■ **Data extract**
· · · ·

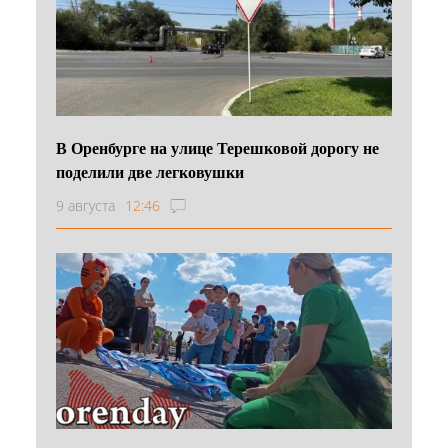
В Оренбурге на улице Терешковой дорогу не
поделили две легковушки
9 августа
12:46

· · · ·

■ **Exercise**
Copy out every line above without change, dropping the pictures.

■ **Expected answer**
В Оренбурге на улице Терешковой дорогу не
поделили две легковушки
9 августа
12:46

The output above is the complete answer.